§ **Exercise**:
Look for the word "Accounts" in the material below. Copy each line that has it.

───── Data shown

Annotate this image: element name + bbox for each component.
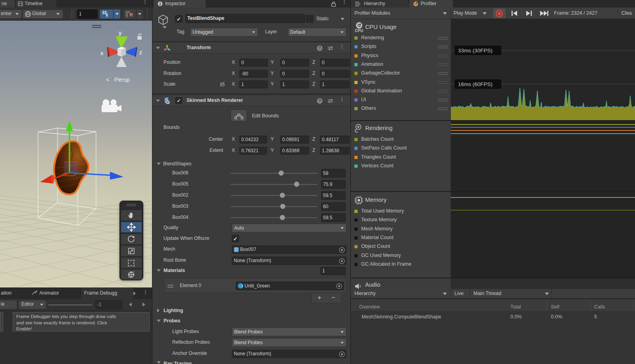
svg-text:?: ?	[319, 46, 321, 50]
svg-text:y: y	[119, 29, 122, 36]
svg-text:Y: Y	[106, 13, 108, 18]
svg-text:<: <	[106, 76, 110, 83]
svg-text:16ms (60FPS): 16ms (60FPS)	[458, 81, 493, 87]
svg-text:?: ?	[319, 99, 321, 103]
svg-text:Persp: Persp	[114, 76, 130, 83]
svg-text:33ms (30FPS): 33ms (30FPS)	[458, 48, 493, 54]
svg-text:z: z	[139, 49, 142, 56]
svg-text:x: x	[100, 50, 104, 56]
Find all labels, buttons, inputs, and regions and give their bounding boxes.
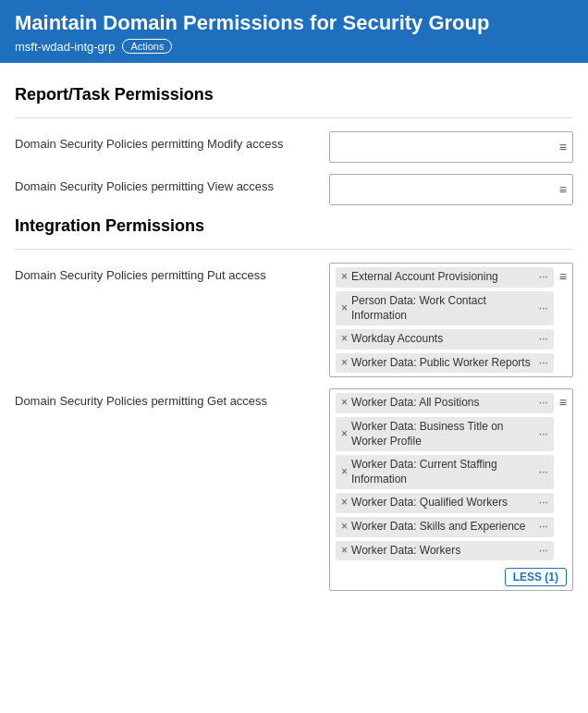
tag-more[interactable]: ···: [539, 301, 548, 316]
put-access-field[interactable]: × External Account Provisioning ··· × Pe…: [329, 263, 573, 377]
tag-text: Worker Data: Qualified Workers: [351, 496, 535, 510]
list-item: × Worker Data: Current Staffing Informat…: [336, 455, 554, 489]
tag-more[interactable]: ···: [539, 332, 548, 347]
tag-text: Worker Data: Workers: [351, 544, 535, 559]
list-item: × External Account Provisioning ···: [336, 267, 554, 288]
modify-list-icon[interactable]: ≡: [559, 140, 567, 154]
tag-remove[interactable]: ×: [341, 332, 348, 347]
get-tags-list: × Worker Data: All Positions ··· × Worke…: [336, 393, 554, 560]
view-access-row: Domain Security Policies permitting View…: [15, 174, 573, 205]
put-access-label: Domain Security Policies permitting Put …: [15, 263, 329, 282]
section-divider: [15, 117, 573, 118]
list-item: × Worker Data: Qualified Workers ···: [336, 493, 554, 513]
tag-remove[interactable]: ×: [341, 465, 348, 480]
tag-text: Worker Data: Public Worker Reports: [351, 356, 535, 371]
list-item: × Worker Data: Workers ···: [336, 541, 554, 561]
tag-more[interactable]: ···: [539, 465, 548, 480]
tag-remove[interactable]: ×: [341, 520, 348, 535]
tag-remove[interactable]: ×: [341, 356, 348, 371]
tag-remove[interactable]: ×: [341, 544, 348, 559]
list-item: × Person Data: Work Contact Information …: [336, 291, 554, 326]
security-group-name: msft-wdad-intg-grp: [15, 40, 115, 54]
tag-more[interactable]: ···: [539, 427, 548, 442]
get-list-icon[interactable]: ≡: [559, 395, 567, 410]
page-title: Maintain Domain Permissions for Security…: [15, 11, 573, 35]
view-access-label: Domain Security Policies permitting View…: [15, 174, 329, 193]
tag-text: Workday Accounts: [351, 332, 535, 347]
tag-more[interactable]: ···: [539, 496, 548, 510]
tag-remove[interactable]: ×: [341, 427, 348, 442]
tag-more[interactable]: ···: [539, 270, 548, 285]
tag-remove[interactable]: ×: [341, 396, 348, 411]
list-item: × Worker Data: Skills and Experience ···: [336, 517, 554, 537]
tag-more[interactable]: ···: [539, 520, 548, 535]
integration-section-title: Integration Permissions: [15, 216, 573, 236]
modify-access-row: Domain Security Policies permitting Modi…: [15, 131, 573, 163]
actions-badge[interactable]: Actions: [122, 39, 172, 54]
list-item: × Worker Data: Public Worker Reports ···: [336, 353, 554, 374]
page-header: Maintain Domain Permissions for Security…: [0, 0, 588, 63]
main-content: Report/Task Permissions Domain Security …: [0, 63, 588, 621]
modify-access-field[interactable]: ≡: [329, 131, 573, 163]
get-access-field[interactable]: × Worker Data: All Positions ··· × Worke…: [329, 388, 573, 591]
list-item: × Workday Accounts ···: [336, 329, 554, 350]
tag-remove[interactable]: ×: [341, 270, 348, 285]
tag-more[interactable]: ···: [539, 356, 548, 371]
tag-text: Worker Data: Business Title on Worker Pr…: [351, 420, 535, 449]
modify-access-label: Domain Security Policies permitting Modi…: [15, 131, 329, 151]
put-access-row: Domain Security Policies permitting Put …: [15, 263, 573, 377]
put-list-icon[interactable]: ≡: [559, 269, 567, 284]
tag-more[interactable]: ···: [539, 544, 548, 559]
tag-text: Worker Data: All Positions: [351, 396, 535, 411]
put-tags-list: × External Account Provisioning ··· × Pe…: [336, 267, 554, 373]
list-item: × Worker Data: All Positions ···: [336, 393, 554, 413]
get-access-label: Domain Security Policies permitting Get …: [15, 388, 329, 408]
header-subtitle: msft-wdad-intg-grp Actions: [15, 39, 573, 54]
integration-divider: [15, 249, 573, 250]
less-button[interactable]: LESS (1): [505, 568, 567, 586]
get-tags-header: × Worker Data: All Positions ··· × Worke…: [336, 393, 567, 560]
tag-more[interactable]: ···: [539, 396, 548, 411]
list-item: × Worker Data: Business Title on Worker …: [336, 417, 554, 451]
integration-section: Integration Permissions Domain Security …: [15, 216, 573, 591]
tag-remove[interactable]: ×: [341, 301, 348, 316]
put-tags-header: × External Account Provisioning ··· × Pe…: [336, 267, 567, 373]
tag-remove[interactable]: ×: [341, 496, 348, 510]
get-access-row: Domain Security Policies permitting Get …: [15, 388, 573, 591]
tag-text: Worker Data: Current Staffing Informatio…: [351, 458, 535, 486]
report-task-section: Report/Task Permissions Domain Security …: [15, 85, 573, 205]
tag-text: Person Data: Work Contact Information: [351, 294, 535, 323]
tag-text: External Account Provisioning: [351, 270, 535, 285]
report-task-section-title: Report/Task Permissions: [15, 85, 573, 104]
view-access-field[interactable]: ≡: [329, 174, 573, 205]
view-list-icon[interactable]: ≡: [559, 182, 567, 197]
tag-text: Worker Data: Skills and Experience: [351, 520, 535, 535]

──────────

§ **Completed task**:
tag-text: Workday Accounts: [351, 332, 535, 347]
list-item: × Workday Accounts ···: [336, 329, 554, 350]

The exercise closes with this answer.